Is This Important? Why Or Why Not?

I have actually attempted to avoid writing about Hillary Clinton’s emails. However, when new information comes out, I feel obligated to say something. One recent bit of new information is the State Department Inspector General‘s report on Secretary of State Clinton’s email server.

On Wednesday, The Los Angeles Times posted an article about Mrs. Clinton’s email server that included the following:

Clinton has long said she used a personal email server solely as a matter of “convenience.” But the result wasn’t very convenient; because of State Department spam filters, Clinton’s emails weren’t getting through to her own department. According to the report, when an aide proposed giving her a government email address, Clinton agreed, but added: “I don’t want any risk of the personal being accessible.”

Clinton has emphasized that the law did not prohibit her from using personal email for official business – and that’s true. But the inspector general notes that State Department rules required her to get permission to use a personal server, and she never complied.

And Clinton has said she turned over all her business-related emails as soon as the State Department asked for them. The inspector general says her submission of documents was “incomplete” and later than the law requires.

On May 28, The Washington Post reported:

Clinton initially sought to downplay the report as old news. “It’s the same story,” she told Univision anchor Maria Elena Salinas. “Just like previous secretaries of state, I used a personal email. Many people did. It was not at all unprecedented.

Except that it was. While other secretaries of state had used personal email addresses, none of them had exclusively done so. And as Helderman and Hamburger noted, the State Department IG report scolded Clinton not only for using the email address exclusively but also for slow-walking the release of those emails to the State Department.
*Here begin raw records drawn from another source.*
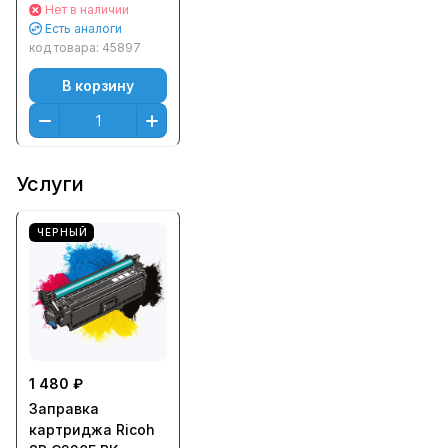
C240 (2300стр.)
Нет в наличии
Черный (Black)
Есть аналоги
код товара:
45897
В корзину
Услуги
ЧЕРНЫЙ
1 480 ₽
Заправка
картриджа Ricoh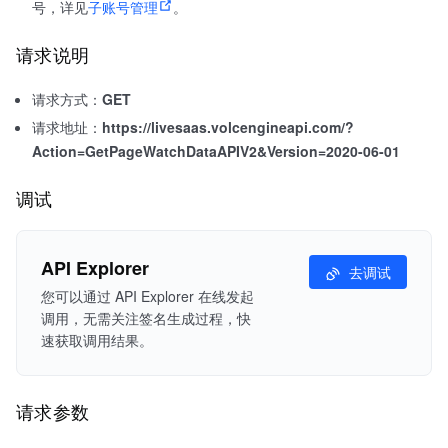
号，详见
子账号管理
。
请求说明
请求方式：
GET
请求地址：
https://livesaas.volcengineapi.com/?
Action=GetPageWatchDataAPIV2&Version=2020-06-01
调试
API Explorer
去调试
您可以通过 API Explorer 在线发起
调用，无需关注签名生成过程，快
速获取调用结果。
请求参数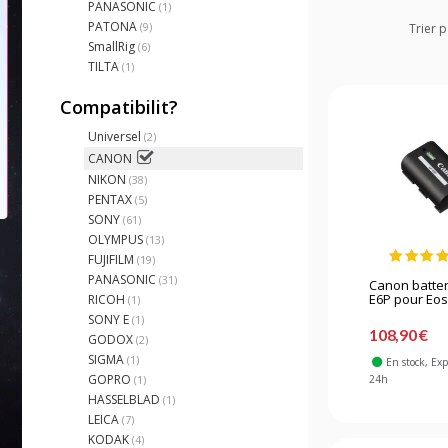
PANASONIC
(1)
PATONA
(9)
Trier p
SmallRig
(6)
TILTA
(1)
Compatibilit?
Universel
(2)
CANON
NIKON
(38)
PENTAX
(5)
SONY
(61)
OLYMPUS
(13)
FUJIFILM
(19)
PANASONIC
(31)
Canon batter
E6P pour Eos 
RICOH
(1)
SONY E
(1)
108,90 €
GODOX
(2)
SIGMA
(1)
En stock
, Ex
GOPRO
24h
(1)
HASSELBLAD
(1)
LEICA
(7)
KODAK
(4)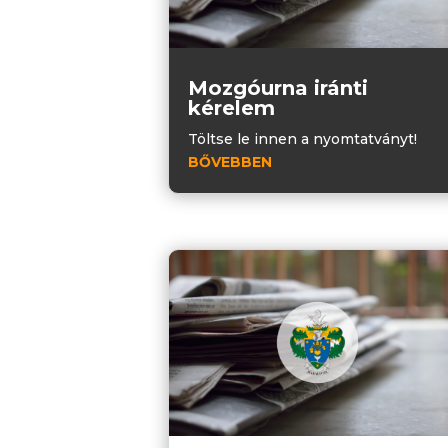
Mozgóurna iránti
kérelem
Töltse le innen a nyomtatványt!
BŐVEBBEN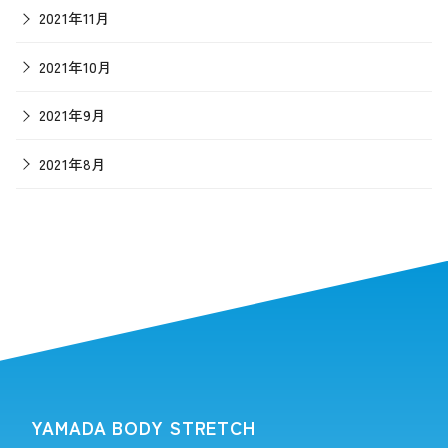
2021年11月
2021年10月
2021年9月
2021年8月
YAMADA BODY STRETCH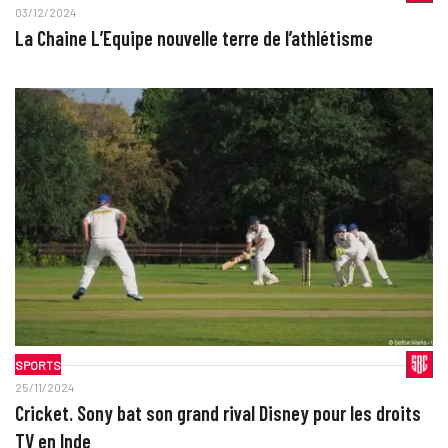
03/12/2024
La Chaine L’Equipe nouvelle terre de l’athlétisme
SPORTS
25/11/2024
Cricket. Sony bat son grand rival Disney pour les droits
TV en Inde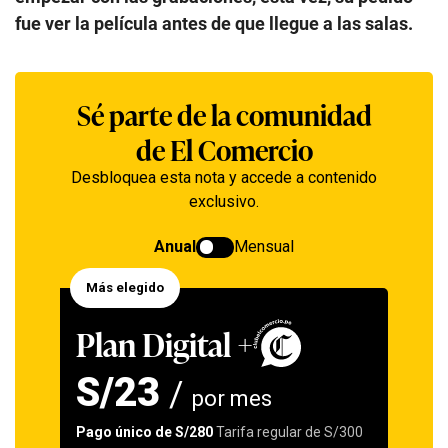
fue ver la película antes de que llegue a las salas.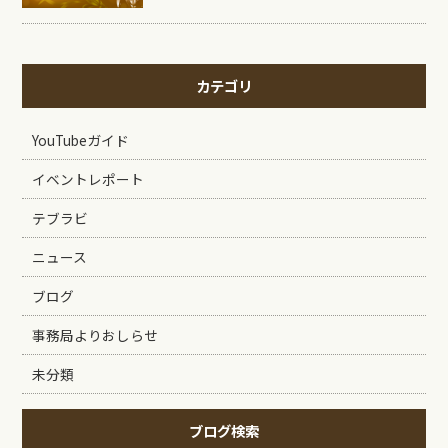
カテゴリ
YouTubeガイド
イベントレポート
テブラビ
ニュース
ブログ
事務局よりおしらせ
未分類
ブログ検索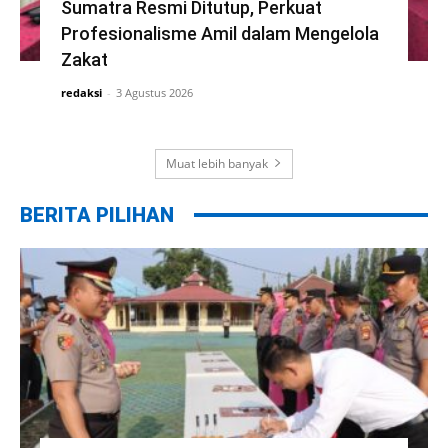
Sumatra Resmi Ditutup, Perkuat
Profesionalisme Amil dalam Mengelola
Zakat
redaksi
-
3 Agustus 2026
Muat lebih banyak
BERITA PILIHAN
Judicial Watch recently posted a download of an education panel they hosted on March 23 about Hillary Clinton’s emails. Judicial Watch is an organization that has been working toward more transparent government for a number of years. They have held both Republican and Democratic administrations accountable. Their panel included Jason Leopold, an investigative reporter for Vice News, Joe diGenova, attorney and former U.S. attorney, Dan Metcalfe, head of the Collaboration on Government Secrecy for the AU law school; a non-partisan educational project devoted to openness in government, freedom of information, government transparency, and a study of government secrecy in the United States and internationally, Tom Fitton, president of Judicial Watch, and Michael Bekesha, an attorney for Judicial Watch.

The report is twenty-four pages long. Here is one excerpt:

Joe diGenova stated: 

I believe Mrs. Clinton decided from the beginning of her tenure as a constitutional officer — she is a constitutional officer — that she would procure a server with the assistance of the State Department, including having them install it in her home in Chappaqua. When she did that, Chappaqua became the State Department. Those records were in fact in the possession of the United States government at that point. I am going to be fascinated by the argument she is going to make that they were not. She moved the secretary’s office from Foggy Bottom to Chappaqua. There is simply no disputing that. She made a decision that her business would be conducted on that server. That was her decision. It wasn’t anybody else’s decision. When she did that, she transferred federal records into that house and into that server. They may very well argue whatever they want to argue about it, but I think they are going to have a really tough time convincing anybody those were not government records from day one in her possession in that place. What is crucial, is that nobody knows what she ordered deleted. Her representations are irrelevant. They mean nothing. They are of limited evidentiary value, given the scheme that was worked out here to deny access and to deny information.

It does matter that Mrs. Clinton used a private server. The server was not encrypted, and many people who understand computers have stated that it would have been very easy to hack into that server. On May 25th, NBC News reported that Guccifer, a known hacker, claimed that he had broken into Mrs. Clinton’s server. That has not yet been proven, so we will wait for further news.

If you check the sources on this story, you will see that this is not simply the right-wing press reporting on Hillary Clinton’s emails. There is a genuine problem here, and the truth matters. This story shouldn’t be about the election, but because Mrs. Clinton is running for President, it seems to be that way. The story is actually about whether or not all Americans are treated equally under the law. Whether or not that is true remains to be seen.